Introduction
The title of the article under review is; “risk management starts at the top” written by Paul Strebel and Hongze Lu. The article under review is an issue contained in the journal “Business Strategy Review” volume 21; issue number 1. The article covers pages 18-23 of the journal and was published by “Blackwell publishers” during the 2010 spring period.
The main purpose
The main purpose of this article is to identify the cause of the huge losses and sub-prime write-downs among these three companies, while their competitors were not exposed to the menace. The other purpose of this article is to expose the role of the top authority of institutions; towards the making of losses or profits depending on the extent and quality of control they have on important managerial functions like risk management; questioning the operations of the institution; making of choices and making of corporate judgments regarding corporate values within and outside the business, and the importance of corporate relations.
The major questions
The major questions raised as an attempt to uncover the underlying factors that led to the huge losses with relation to the top management of the companies include; what the work of the CEOs and the board of directors of these firms were when the institutions were investing in the uncertain collateralized liability obligations and structured venture plans. The other question leveled was; what the role of the risk management procedures guiding the commercial governance of the institutions was.
Analysis results
The information, inferences, and concepts that reflected from the analysis made regarding the operations of these institutions included that; there was a major relationship between the unconstructive roles taken by the dictatorial board of chairpersons and the CEOs, the deficiency of monetary market proficiency held by the bank boards, and the resultant huge losses incurred by these institutions. The analysis also indicated that the risk management controlling institutions especially monetary firms rely more on executive decision-making and judgment as opposed to literal computer modeling.

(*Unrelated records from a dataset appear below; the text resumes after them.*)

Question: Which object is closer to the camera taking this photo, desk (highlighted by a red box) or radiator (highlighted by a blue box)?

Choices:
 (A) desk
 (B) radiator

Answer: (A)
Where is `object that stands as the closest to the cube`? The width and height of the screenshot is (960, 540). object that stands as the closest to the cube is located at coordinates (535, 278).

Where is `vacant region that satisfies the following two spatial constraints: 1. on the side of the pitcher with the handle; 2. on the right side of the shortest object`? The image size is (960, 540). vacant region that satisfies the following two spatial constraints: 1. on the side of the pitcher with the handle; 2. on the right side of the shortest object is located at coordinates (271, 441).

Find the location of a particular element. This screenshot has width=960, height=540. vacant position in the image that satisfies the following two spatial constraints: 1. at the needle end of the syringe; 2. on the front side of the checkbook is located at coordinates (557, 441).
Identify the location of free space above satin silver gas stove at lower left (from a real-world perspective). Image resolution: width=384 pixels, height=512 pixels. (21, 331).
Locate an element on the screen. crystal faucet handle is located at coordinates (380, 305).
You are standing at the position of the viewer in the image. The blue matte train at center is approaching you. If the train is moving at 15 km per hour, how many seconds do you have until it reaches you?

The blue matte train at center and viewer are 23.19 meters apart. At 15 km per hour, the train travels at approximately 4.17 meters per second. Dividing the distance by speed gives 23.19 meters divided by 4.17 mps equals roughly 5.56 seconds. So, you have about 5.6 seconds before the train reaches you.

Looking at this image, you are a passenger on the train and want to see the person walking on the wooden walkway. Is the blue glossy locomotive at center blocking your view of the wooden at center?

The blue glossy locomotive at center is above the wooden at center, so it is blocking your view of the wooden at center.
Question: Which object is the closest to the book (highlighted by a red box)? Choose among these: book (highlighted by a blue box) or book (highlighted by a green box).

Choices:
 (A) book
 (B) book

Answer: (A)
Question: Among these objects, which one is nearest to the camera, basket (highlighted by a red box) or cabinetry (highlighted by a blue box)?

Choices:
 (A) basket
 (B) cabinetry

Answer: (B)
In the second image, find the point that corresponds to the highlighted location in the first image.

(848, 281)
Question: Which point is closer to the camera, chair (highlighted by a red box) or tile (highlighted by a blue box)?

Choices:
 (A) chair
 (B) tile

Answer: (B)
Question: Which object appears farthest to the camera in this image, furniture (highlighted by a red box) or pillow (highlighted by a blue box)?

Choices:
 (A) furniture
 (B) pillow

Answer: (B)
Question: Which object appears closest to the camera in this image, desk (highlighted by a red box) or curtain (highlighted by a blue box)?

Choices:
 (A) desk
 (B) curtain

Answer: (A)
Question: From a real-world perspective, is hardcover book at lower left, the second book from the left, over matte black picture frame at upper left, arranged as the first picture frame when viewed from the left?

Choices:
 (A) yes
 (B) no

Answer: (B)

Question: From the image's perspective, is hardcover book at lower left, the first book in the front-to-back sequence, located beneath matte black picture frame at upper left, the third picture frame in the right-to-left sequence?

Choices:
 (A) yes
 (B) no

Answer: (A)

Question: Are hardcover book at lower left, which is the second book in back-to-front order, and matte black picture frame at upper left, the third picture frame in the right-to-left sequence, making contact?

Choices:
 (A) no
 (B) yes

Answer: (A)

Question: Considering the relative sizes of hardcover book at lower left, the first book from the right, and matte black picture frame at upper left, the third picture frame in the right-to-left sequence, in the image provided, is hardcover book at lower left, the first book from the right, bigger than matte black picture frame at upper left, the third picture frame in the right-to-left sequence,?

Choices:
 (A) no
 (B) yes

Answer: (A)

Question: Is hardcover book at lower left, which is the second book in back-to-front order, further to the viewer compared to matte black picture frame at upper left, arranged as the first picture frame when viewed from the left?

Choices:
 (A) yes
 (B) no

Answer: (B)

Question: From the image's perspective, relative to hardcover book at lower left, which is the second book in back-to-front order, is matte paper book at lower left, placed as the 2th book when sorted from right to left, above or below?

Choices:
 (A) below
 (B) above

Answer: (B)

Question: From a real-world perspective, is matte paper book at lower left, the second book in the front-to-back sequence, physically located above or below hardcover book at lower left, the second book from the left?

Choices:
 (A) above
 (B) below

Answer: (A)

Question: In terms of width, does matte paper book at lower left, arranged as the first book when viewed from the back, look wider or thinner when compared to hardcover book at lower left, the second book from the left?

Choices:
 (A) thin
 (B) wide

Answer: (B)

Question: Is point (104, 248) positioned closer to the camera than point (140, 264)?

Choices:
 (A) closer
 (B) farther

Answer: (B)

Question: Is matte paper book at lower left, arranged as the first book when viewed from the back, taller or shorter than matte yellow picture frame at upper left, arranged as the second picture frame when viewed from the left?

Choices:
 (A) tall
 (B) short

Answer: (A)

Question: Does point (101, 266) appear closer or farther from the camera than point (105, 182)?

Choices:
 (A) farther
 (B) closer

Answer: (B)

In support of these findings, the article points out that the risk model employed in an institution can be misleading in that; it may not properly evaluate the risk involved in the provision of highly risky loan ventures commonly referred to as sub-prime loans. This situation results in the inability to recover the loans due to the adoption of underlying loaning assumptions that do not house the changing financial variables and lack to give considerations to risks facing the firm.
The other inference supporting the findings is the inability of the top management, to ask relevant questions regarding the extent to which they expose themselves to major risks involved in the business. Some of the relevant questions to be engaged to avoid the situation is applying simplicity and critical perspective in business engagements; which prevents the authorities from asking the right questions when there is still time to do so. Further, there was a lack of expertise among the top authorities in making risk judgments and choices, based on information and experience regarding the financial environment. From the analysis, it was evident that the underperformers had no executive staff with financial expertise and experience; while the performers had up to 28 to 60 percent of board members experienced in financial expertise. From the analysis, it is evident that risk judgment expertise is vital towards the making of choices that increase the performance of a company or rather deter it.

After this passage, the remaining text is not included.